» ASSIGNED TASK
Write out every line below again exactly as it stands, skipping each image.

» INPUT RECORDS
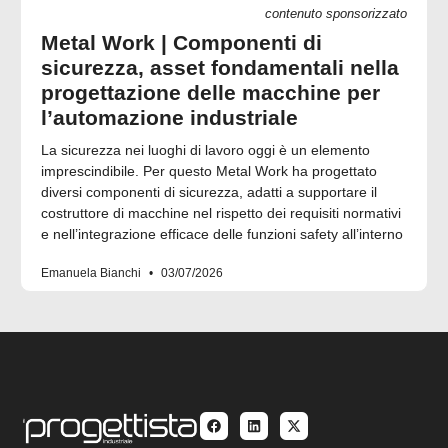
contenuto sponsorizzato
Metal Work | Componenti di
sicurezza, asset fondamentali nella
progettazione delle macchine per
l’automazione industriale
La sicurezza nei luoghi di lavoro oggi è un elemento
imprescindibile. Per questo Metal Work ha progettato
diversi componenti di sicurezza, adatti a supportare il
costruttore di macchine nel rispetto dei requisiti normativi
e nell’integrazione efficace delle funzioni safety all’interno
Emanuela Bianchi
03/07/2026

» PROBLEM SOLUTION
contenuto sponsorizzato
Metal Work | Componenti di
sicurezza, asset fondamentali nella
progettazione delle macchine per
l’automazione industriale
La sicurezza nei luoghi di lavoro oggi è un elemento
imprescindibile. Per questo Metal Work ha progettato
diversi componenti di sicurezza, adatti a supportare il
costruttore di macchine nel rispetto dei requisiti normativi
e nell’integrazione efficace delle funzioni safety all’interno
Emanuela Bianchi
03/07/2026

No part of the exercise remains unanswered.